Every year 5.7 million people are admitted to ICUs in the U.S. for life-saving care. Thanks to advances in critical care medicine, most recover, but nearly one-half of these patients end up with permanent impairments in their physical, mental or psychiatric health due to Post-Intensive Care Syndrome, or PICS. PICS can cause serious, irreversible health problems including muscle weakness, cognitive or brain dysfunction, loss of memory, depression, severe anxiety and even PTSD symptoms.

“Pain, agitation, delirium, immobility and interruption of normal day-night cycles have been considered ‘normal’ for ICU patients. Actually, they all contribute to PICS. These are not normal or healthy and we need to eliminate them in ICU settings,” Dr. Williams said.
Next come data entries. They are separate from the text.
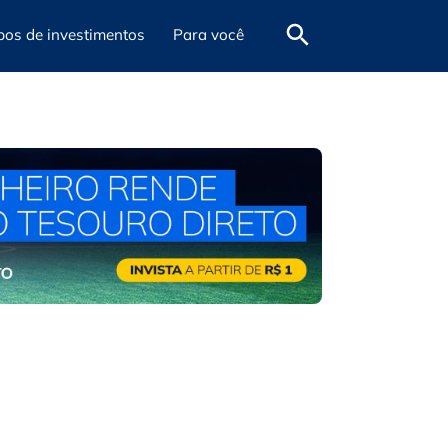
pos de investimentos
Para você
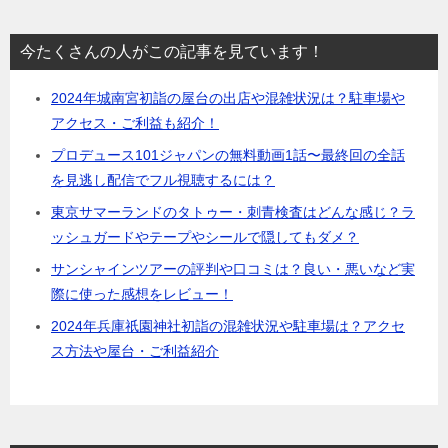
今たくさんの人がこの記事を見ています！
2024年城南宮初詣の屋台の出店や混雑状況は？駐車場や
アクセス・ご利益も紹介！
プロデュース101ジャパンの無料動画1話〜最終回の全話
を見逃し配信でフル視聴するには？
東京サマーランドのタトゥー・刺青検査はどんな感じ？ラ
ッシュガードやテープやシールで隠してもダメ？
サンシャインツアーの評判や口コミは？良い・悪いなど実
際に使った感想をレビュー！
2024年兵庫祇園神社初詣の混雑状況や駐車場は？アクセ
ス方法や屋台・ご利益紹介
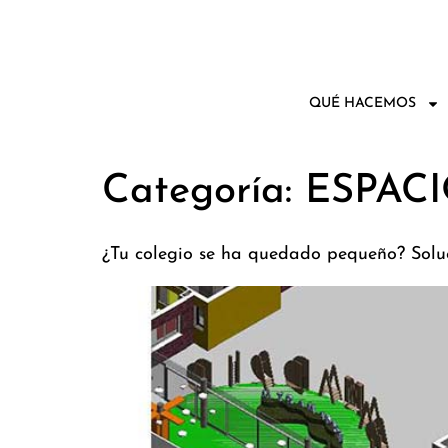
QUÉ HACEMOS
Categoría:
ESPACI
¿Tu colegio se ha quedado pequeño? Solu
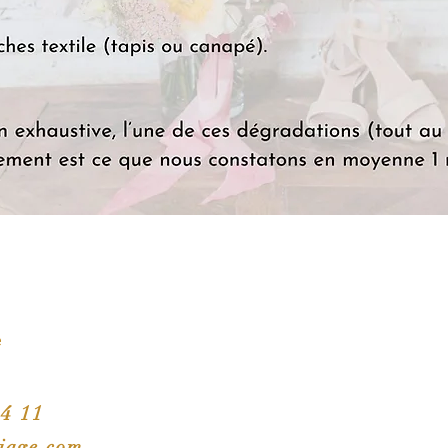
e
84 11
iage.com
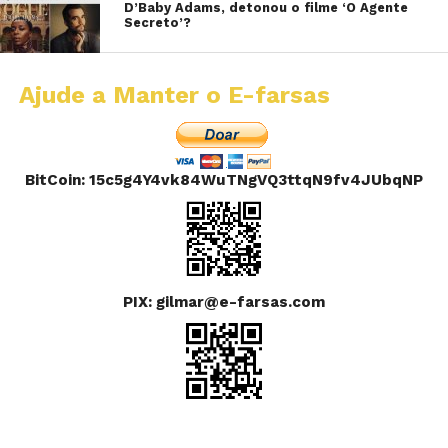
D’Baby Adams, detonou o filme ‘O Agente
Secreto’?
Ajude a Manter o E-farsas
BitCoin: 15c5g4Y4vk84WuTNgVQ3ttqN9fv4JUbqNP
PIX: gilmar@e-farsas.com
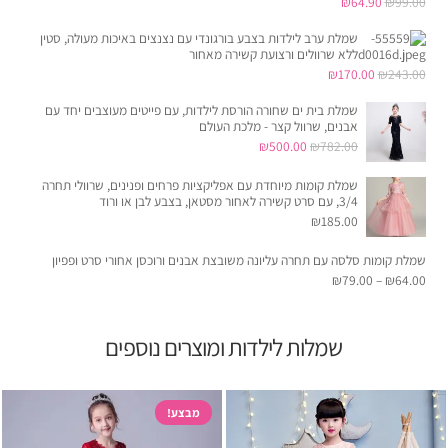
המחיר
המחיר
₪
64.90
₪
99.00
המקורי
הנוכחי
שמלת ערב לילדות בצבע בורגונדי עם נצנצים באיכות מעולה, סטין
היה:
הוא:
ללא שרוולים ורצועת קשירה מאחור
המחיר
המחיר
₪
170.00
₪
243.00
₪64.90.
₪99.00.
המקורי
הנוכחי
שמלת בית ים שחורה הורסת לילדות, עם פייטים מעוצבים יחד עם
היה:
הוא:
אבנים, שרוול קצר - מלכת העולם
המחיר
המחיר
₪
500.00
₪
782.00
₪170.00.
₪243.00.
המקורי
הנוכחי
שמלת קומות מיוחדת עם אפליקציות פרחים ופנינים, שרוולי תחרה
היה:
הוא:
3/4, עם סרט קשירה לאחור מסטאן, בצבע לבן או ורוד
₪500.00.
₪782.00.
₪
185.00
שמלת קומות סלסה עם תחרה עליונה משובצת אבנים ורוכסן אחורי סרט ופפיון
₪
79.00
–
₪
64.00
שמלות לילדות ומוצרים נוספים
מבצע!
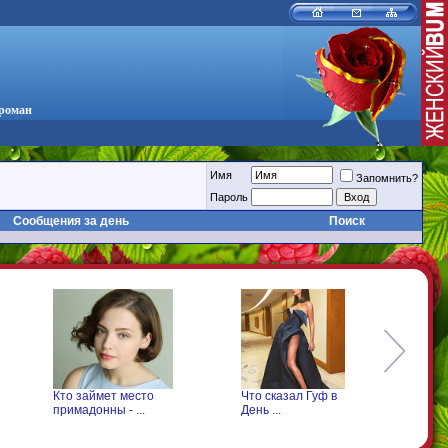
 роман
Имя
Запомнить?
Пароль
Сообщения за день
Поиск
о займет место
Что сказал Гуф в
Что произошло
имадонны - ...
День ...
Леонтьевым на .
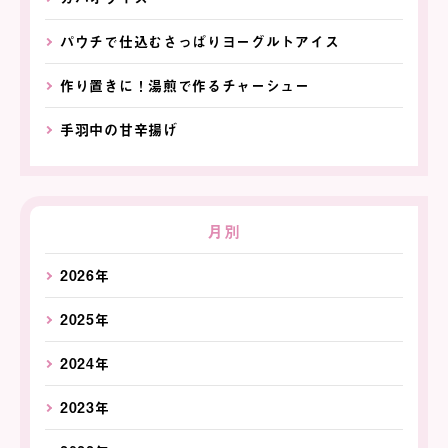
パウチで仕込むさっぱりヨーグルトアイス
作り置きに！湯煎で作るチャーシュー
手羽中の甘辛揚げ
月別
2026年
2025年
2024年
2023年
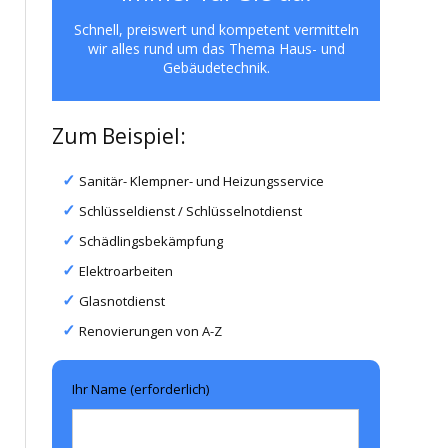
Schnell, preiswert und kompetent vermitteln
wir alles rund um das Thema Haus- und
Gebäudetechnik.
Zum Beispiel:
Sanitär- Klempner- und Heizungsservice
Schlüsseldienst / Schlüsselnotdienst
Schädlingsbekämpfung
Elektroarbeiten
Glasnotdienst
Renovierungen von A-Z
Ihr Name (erforderlich)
The A-F Bundle project focuses on the following aspects of ICU care to minimize PICS:

A – Assess, prevent and manage pain
B – Both Spontaneous Awakening Trials (SAT) and Spontaneous Breathing Trials (SBT)
C – Choice of analgesia and sedation
D – Delirium: assess, prevent and manage
E – Early mobility and exercise
F – Family engagement and empowerment

 

Parkland’s multidisciplinary SICU team includes critical care physicians and nurses, respiratory therapists and physical, occupational and speech therapists, among others. All are collaboratively engaged in transforming ICU care to meet the goals of the A-F Bundle project. Dr. Williams decided to place the greatest emphasis at the beginning of the project on the Early Mobility (E) bundle.